2. **Instantiate the `Checker` class:**
   ```python
   checker = Checker()
   ```

3. **Process Files:**
You can use `process_files` method which takes a list of path to files or their contents.
   ```python
   files = ["path/to/file1.pb", "raw content of file2"]
   results = checker.process_files(files)
   ```

4. **Get the results:** ATM results is a python dict
    ```python
    import json

    # for a summary, errors accross all files
    print(json.dumps(results["summary"], indent=4))

    # processing metadata, how many files were processed etc
    print(json.dumps(results["metadata"], indent=4)) 


    print(results) # to get details.
    # for example
    print(results[<file_name>])
    ```

---

### Running Example Files

You can process example `.pb` files using the script `examples/run_examples.py`. This script demonstrates how to use the `Checker` to validate files.

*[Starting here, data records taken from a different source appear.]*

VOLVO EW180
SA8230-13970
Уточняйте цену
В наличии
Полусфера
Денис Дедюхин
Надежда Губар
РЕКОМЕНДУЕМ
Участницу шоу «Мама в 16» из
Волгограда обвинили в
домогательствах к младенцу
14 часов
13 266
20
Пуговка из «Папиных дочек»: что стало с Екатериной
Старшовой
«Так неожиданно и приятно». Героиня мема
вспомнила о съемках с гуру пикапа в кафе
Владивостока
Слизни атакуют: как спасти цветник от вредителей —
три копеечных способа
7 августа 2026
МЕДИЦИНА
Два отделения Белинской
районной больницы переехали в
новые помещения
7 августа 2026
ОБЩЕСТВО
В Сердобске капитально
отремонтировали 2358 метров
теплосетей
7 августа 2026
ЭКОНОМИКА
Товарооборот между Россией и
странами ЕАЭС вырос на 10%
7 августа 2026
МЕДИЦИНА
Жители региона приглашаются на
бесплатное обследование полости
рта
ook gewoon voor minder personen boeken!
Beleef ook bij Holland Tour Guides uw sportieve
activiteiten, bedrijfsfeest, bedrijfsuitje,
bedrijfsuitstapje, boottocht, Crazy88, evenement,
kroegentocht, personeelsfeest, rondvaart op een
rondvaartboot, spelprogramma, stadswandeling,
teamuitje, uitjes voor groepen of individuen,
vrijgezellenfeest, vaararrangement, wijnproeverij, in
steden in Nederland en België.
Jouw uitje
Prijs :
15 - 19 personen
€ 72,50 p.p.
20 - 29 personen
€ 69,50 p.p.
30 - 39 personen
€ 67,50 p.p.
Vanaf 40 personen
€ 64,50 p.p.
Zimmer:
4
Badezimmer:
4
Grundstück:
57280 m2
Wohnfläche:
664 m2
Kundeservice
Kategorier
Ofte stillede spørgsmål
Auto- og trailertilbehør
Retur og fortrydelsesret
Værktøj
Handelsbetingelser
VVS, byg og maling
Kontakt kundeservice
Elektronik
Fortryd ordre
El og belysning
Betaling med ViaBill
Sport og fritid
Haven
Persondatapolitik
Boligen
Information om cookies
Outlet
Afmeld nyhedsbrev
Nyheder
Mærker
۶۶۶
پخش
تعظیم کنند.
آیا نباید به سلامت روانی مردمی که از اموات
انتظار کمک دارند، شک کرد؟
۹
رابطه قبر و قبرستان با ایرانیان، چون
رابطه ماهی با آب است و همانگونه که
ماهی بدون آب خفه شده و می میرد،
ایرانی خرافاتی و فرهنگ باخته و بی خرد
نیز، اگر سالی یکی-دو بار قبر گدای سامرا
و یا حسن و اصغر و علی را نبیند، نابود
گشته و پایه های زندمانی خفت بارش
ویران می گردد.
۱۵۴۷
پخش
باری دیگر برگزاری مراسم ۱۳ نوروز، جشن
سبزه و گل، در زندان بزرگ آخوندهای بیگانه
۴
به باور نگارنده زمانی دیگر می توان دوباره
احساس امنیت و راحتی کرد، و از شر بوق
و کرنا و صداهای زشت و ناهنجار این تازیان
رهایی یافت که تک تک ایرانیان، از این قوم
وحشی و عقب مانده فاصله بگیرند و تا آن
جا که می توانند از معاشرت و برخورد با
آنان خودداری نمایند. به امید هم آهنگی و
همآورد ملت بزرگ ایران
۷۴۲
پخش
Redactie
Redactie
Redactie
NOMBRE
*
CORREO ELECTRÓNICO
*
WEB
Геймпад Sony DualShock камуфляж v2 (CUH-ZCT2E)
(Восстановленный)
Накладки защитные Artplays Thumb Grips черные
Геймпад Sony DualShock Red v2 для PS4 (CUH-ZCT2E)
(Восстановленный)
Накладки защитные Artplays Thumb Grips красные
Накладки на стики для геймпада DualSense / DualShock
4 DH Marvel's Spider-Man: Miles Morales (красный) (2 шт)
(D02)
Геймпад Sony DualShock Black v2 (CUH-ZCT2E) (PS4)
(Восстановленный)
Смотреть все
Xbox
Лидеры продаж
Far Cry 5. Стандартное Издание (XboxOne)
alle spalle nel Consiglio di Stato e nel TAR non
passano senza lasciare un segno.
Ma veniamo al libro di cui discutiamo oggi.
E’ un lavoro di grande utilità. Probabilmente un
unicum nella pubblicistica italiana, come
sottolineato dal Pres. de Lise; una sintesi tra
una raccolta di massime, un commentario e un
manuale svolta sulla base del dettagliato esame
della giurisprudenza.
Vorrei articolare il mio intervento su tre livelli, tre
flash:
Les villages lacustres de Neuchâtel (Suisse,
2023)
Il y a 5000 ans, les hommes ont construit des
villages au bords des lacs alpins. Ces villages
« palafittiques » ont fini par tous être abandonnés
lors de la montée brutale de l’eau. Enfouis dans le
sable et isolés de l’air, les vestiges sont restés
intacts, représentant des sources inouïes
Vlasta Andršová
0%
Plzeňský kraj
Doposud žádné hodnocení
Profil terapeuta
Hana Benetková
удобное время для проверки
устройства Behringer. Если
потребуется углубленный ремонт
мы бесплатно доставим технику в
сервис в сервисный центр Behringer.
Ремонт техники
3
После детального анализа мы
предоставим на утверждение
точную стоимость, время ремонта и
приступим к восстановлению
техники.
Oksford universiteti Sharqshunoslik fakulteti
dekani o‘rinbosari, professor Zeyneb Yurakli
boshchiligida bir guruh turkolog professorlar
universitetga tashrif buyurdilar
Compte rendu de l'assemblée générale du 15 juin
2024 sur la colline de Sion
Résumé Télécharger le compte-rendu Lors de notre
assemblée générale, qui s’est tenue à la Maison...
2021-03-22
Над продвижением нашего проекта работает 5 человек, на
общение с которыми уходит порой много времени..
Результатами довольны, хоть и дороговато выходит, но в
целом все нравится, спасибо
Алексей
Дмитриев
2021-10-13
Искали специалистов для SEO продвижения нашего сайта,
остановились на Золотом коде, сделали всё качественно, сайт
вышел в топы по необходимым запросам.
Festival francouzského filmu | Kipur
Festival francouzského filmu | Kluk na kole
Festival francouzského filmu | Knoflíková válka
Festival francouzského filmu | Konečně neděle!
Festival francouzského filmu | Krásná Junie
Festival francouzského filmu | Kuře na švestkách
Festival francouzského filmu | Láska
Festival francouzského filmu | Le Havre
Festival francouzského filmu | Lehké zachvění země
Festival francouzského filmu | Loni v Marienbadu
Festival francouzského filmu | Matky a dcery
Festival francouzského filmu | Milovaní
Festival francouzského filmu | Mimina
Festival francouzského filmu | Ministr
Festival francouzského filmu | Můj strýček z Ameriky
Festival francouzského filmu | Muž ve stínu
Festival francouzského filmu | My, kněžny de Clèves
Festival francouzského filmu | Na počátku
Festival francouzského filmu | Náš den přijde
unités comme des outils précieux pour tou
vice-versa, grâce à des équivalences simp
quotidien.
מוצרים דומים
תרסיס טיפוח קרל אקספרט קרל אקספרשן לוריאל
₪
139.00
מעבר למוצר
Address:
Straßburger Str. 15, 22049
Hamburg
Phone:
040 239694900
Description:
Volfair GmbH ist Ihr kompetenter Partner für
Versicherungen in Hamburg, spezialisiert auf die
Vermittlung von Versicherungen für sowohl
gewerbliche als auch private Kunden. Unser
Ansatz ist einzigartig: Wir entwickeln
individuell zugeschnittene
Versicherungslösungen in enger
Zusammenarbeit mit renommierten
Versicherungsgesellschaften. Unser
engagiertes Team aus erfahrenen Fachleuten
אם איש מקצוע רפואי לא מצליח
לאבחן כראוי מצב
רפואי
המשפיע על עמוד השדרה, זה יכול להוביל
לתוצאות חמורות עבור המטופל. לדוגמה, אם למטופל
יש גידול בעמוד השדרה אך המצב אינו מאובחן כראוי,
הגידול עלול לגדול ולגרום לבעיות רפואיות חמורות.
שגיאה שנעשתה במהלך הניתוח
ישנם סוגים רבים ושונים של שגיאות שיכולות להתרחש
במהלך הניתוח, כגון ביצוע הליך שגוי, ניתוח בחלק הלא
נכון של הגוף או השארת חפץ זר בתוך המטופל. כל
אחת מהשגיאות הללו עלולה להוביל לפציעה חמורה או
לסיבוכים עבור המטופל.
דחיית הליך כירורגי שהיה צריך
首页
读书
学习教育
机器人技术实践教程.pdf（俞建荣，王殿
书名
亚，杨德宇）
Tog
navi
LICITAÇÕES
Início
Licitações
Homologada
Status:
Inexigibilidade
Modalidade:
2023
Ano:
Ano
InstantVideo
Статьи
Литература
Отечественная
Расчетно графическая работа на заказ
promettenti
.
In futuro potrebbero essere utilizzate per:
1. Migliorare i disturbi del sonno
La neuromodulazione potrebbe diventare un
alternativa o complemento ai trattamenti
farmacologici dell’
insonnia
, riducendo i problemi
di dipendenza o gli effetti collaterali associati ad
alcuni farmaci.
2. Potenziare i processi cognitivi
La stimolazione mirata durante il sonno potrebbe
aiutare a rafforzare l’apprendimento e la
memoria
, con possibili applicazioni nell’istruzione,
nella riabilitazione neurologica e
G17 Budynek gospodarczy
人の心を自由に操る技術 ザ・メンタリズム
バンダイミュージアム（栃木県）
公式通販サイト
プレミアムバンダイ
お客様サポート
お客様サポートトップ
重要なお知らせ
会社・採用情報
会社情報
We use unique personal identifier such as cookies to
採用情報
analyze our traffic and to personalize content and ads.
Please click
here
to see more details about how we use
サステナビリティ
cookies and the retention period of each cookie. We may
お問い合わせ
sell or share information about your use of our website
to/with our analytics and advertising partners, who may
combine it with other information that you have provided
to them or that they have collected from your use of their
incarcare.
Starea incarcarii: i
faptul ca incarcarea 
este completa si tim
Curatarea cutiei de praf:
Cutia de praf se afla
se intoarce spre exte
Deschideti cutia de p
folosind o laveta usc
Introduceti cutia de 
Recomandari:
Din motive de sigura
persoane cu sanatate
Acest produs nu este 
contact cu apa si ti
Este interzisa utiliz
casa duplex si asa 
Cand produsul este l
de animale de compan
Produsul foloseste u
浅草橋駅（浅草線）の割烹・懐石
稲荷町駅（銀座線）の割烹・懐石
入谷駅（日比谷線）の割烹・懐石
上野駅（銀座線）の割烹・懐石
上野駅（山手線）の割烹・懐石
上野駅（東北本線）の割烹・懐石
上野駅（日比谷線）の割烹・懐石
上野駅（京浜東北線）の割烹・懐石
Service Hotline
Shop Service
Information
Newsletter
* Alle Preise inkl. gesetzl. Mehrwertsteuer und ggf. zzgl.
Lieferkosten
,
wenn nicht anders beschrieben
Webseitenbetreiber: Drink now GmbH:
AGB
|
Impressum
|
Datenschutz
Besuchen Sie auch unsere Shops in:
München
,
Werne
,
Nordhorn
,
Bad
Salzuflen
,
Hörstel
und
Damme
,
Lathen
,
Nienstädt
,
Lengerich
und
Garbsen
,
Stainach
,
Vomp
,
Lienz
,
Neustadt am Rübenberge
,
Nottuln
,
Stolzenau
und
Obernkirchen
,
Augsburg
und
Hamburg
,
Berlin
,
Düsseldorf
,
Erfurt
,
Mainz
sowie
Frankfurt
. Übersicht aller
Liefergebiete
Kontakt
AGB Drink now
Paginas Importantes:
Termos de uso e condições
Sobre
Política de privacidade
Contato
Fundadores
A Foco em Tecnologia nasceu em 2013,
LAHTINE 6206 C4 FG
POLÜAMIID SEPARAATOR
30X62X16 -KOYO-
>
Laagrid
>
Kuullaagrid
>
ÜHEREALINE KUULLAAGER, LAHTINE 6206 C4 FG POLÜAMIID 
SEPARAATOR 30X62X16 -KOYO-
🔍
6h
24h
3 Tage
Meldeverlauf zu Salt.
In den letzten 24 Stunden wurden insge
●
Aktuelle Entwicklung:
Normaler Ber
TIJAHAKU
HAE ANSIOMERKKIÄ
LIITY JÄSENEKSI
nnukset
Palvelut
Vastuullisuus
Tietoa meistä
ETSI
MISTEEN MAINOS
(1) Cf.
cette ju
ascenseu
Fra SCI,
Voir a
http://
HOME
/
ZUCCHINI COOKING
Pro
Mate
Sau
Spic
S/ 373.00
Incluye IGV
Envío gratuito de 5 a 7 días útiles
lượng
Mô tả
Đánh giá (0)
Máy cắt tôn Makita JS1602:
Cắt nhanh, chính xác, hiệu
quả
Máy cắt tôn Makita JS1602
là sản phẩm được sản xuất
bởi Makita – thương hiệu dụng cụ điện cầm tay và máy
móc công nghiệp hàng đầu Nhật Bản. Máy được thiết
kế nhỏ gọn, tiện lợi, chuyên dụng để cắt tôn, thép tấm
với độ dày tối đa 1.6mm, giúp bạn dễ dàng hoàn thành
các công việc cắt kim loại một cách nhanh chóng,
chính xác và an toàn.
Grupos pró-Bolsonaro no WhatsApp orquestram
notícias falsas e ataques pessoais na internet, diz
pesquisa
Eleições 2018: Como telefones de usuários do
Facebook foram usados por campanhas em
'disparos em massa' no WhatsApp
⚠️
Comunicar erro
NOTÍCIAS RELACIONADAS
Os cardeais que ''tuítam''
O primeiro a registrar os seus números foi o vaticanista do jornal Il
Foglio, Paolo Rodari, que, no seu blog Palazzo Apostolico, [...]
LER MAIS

1. Example files are located in the `examples/` directory:
   - `example_valid.pb`: A valid `.pb` file.
   - `example_invalid.pb`: A `.pb` file containing errors.

2. Run the script:

```bash
python examples/run_examples.py
```

3. The results for both valid and invalid files will be printed in JSON format.

---

## Customization
To add new validation rules or checks:
1. Define a new method in the `Checker` class.
2. Integrate it into the `run_checks` method for sequential execution.

---

## Additional Information
For detailed examples or advanced usage, refer to the comments in the source code.